== Input records

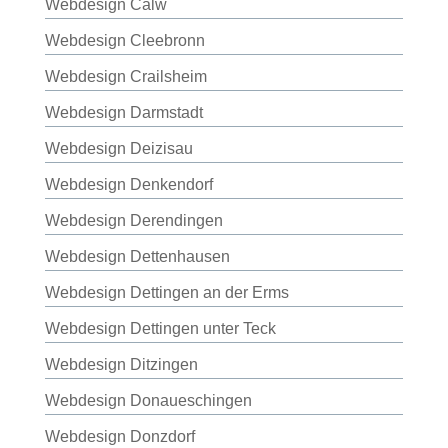
Webdesign Calw
Webdesign Cleebronn
Webdesign Crailsheim
Webdesign Darmstadt
Webdesign Deizisau
Webdesign Denkendorf
Webdesign Derendingen
Webdesign Dettenhausen
Webdesign Dettingen an der Erms
Webdesign Dettingen unter Teck
Webdesign Ditzingen
Webdesign Donaueschingen
Webdesign Donzdorf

====

* Task to carry out *
Every line of the records above should be reproduced exactly, with no pictures included.

* Output of the exercise *
Webdesign Calw
Webdesign Cleebronn
Webdesign Crailsheim
Webdesign Darmstadt
Webdesign Deizisau
Webdesign Denkendorf
Webdesign Derendingen
Webdesign Dettenhausen
Webdesign Dettingen an der Erms
Webdesign Dettingen unter Teck
Webdesign Ditzingen
Webdesign Donaueschingen
Webdesign Donzdorf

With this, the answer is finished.